Task brief:
From the entries that follow, report every line in which "words" occurs.

Exercise materials:
───

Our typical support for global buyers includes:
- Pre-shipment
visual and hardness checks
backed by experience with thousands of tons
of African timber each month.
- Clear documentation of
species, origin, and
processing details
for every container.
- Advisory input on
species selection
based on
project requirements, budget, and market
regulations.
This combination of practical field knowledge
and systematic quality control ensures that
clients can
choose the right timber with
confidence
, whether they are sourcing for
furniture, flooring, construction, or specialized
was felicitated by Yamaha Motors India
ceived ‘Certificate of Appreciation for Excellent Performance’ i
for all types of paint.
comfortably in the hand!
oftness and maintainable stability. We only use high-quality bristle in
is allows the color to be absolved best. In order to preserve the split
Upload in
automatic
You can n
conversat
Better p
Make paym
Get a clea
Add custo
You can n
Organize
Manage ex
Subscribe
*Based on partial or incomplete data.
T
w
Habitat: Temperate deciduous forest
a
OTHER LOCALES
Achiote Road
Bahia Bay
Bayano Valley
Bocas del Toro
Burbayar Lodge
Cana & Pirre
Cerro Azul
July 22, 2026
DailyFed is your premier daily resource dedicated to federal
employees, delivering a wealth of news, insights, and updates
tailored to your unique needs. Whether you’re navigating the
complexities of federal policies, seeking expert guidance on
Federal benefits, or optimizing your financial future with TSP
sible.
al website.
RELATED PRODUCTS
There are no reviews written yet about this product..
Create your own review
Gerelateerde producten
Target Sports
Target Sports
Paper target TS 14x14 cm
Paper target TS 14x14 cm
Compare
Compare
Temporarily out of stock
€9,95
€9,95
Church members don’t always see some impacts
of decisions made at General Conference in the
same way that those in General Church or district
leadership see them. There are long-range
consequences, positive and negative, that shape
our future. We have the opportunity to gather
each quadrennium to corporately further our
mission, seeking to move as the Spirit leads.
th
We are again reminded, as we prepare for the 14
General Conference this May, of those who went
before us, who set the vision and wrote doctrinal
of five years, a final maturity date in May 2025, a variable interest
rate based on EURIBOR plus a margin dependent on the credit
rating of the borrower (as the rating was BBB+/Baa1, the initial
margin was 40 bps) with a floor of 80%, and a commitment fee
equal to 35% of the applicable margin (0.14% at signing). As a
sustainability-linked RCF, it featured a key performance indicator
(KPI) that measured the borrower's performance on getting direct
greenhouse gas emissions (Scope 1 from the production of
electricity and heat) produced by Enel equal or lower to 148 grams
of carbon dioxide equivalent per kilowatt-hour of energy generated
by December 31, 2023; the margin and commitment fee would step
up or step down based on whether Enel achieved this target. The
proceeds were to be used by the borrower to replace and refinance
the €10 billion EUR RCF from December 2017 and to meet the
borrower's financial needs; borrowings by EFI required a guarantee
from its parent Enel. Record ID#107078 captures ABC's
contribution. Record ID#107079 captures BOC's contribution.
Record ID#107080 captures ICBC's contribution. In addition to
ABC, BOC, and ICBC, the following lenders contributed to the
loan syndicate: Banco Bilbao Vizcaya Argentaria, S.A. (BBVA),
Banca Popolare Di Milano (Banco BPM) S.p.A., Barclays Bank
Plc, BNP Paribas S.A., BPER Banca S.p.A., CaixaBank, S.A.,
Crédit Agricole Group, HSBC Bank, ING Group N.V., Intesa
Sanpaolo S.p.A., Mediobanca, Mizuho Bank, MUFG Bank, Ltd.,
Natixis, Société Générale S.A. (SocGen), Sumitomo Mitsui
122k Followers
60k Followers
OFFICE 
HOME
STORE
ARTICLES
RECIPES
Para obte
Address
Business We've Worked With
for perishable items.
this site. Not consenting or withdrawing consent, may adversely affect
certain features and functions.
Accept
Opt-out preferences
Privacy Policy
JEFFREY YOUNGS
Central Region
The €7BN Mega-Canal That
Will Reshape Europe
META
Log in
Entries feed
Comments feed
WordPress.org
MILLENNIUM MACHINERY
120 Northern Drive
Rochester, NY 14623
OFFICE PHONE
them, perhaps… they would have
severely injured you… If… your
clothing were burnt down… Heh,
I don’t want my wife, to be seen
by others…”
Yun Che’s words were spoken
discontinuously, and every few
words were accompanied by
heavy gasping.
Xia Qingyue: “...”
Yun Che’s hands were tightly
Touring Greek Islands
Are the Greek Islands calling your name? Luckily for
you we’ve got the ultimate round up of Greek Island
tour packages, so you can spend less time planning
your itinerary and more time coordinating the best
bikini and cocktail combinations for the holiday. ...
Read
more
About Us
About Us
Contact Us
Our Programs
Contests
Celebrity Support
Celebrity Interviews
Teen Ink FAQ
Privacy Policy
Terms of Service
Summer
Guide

───

Solution for this exercise:
Yun Che’s words were spoken
words were accompanied by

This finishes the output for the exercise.